* Requirement
What are the lines, copied exactly, from the one containing "melody. Her songs are written from a" through the last line of the records below, both included?

Entries taken from a collection:
+++++
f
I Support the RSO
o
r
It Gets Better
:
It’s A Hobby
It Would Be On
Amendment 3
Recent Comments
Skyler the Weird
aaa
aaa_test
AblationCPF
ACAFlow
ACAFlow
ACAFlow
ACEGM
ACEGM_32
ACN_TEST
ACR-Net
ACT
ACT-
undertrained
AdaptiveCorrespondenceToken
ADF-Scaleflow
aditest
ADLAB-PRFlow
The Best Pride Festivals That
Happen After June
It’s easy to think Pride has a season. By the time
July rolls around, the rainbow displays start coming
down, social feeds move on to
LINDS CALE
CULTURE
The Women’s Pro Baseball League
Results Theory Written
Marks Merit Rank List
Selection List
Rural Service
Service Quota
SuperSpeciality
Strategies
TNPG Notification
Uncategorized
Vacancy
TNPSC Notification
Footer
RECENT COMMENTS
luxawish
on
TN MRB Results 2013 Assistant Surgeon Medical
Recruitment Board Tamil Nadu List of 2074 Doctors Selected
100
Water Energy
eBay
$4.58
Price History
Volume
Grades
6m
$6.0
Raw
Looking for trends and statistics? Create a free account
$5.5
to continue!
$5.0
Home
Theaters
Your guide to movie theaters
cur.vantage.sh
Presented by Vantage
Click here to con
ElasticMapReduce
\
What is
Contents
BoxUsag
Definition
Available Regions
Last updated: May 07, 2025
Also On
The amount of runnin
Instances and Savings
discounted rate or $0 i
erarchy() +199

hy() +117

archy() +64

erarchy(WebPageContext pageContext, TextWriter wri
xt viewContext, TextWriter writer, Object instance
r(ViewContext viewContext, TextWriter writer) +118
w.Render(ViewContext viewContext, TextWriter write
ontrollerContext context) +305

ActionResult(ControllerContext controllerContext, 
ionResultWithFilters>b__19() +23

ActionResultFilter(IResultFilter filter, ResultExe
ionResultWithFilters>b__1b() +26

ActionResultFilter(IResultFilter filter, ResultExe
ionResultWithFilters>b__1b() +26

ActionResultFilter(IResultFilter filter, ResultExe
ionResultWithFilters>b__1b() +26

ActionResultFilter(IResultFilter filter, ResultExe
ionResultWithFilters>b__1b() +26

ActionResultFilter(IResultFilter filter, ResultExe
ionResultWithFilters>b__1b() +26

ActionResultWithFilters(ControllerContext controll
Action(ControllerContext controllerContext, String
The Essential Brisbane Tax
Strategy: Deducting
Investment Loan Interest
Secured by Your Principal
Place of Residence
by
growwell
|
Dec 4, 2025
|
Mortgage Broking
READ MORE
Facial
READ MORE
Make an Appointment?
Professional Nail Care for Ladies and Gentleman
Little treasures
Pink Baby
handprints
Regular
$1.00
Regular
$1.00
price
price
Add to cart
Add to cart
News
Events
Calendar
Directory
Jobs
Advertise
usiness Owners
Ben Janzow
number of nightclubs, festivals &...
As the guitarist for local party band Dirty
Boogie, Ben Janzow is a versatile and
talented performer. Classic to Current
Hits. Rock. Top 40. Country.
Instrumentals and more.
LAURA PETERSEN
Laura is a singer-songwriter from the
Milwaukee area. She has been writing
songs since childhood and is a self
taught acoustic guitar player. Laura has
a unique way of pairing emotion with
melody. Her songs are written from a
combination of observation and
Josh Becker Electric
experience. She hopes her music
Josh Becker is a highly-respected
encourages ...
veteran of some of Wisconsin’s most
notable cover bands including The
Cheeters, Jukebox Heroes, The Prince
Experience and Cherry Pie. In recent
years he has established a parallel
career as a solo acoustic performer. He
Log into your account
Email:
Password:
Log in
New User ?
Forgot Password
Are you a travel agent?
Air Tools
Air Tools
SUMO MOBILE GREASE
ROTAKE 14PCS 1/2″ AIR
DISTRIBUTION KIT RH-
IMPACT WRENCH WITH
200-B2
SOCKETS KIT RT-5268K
+++++
* Answer for the task
melody. Her songs are written from a
combination of observation and
Josh Becker Electric
experience. She hopes her music
Josh Becker is a highly-respected
encourages ...
veteran of some of Wisconsin’s most
notable cover bands including The
Cheeters, Jukebox Heroes, The Prince
Experience and Cherry Pie. In recent
years he has established a parallel
career as a solo acoustic performer. He
Log into your account
Email:
Password:
Log in
New User ?
Forgot Password
Are you a travel agent?
Air Tools
Air Tools
SUMO MOBILE GREASE
ROTAKE 14PCS 1/2″ AIR
DISTRIBUTION KIT RH-
IMPACT WRENCH WITH
200-B2
SOCKETS KIT RT-5268K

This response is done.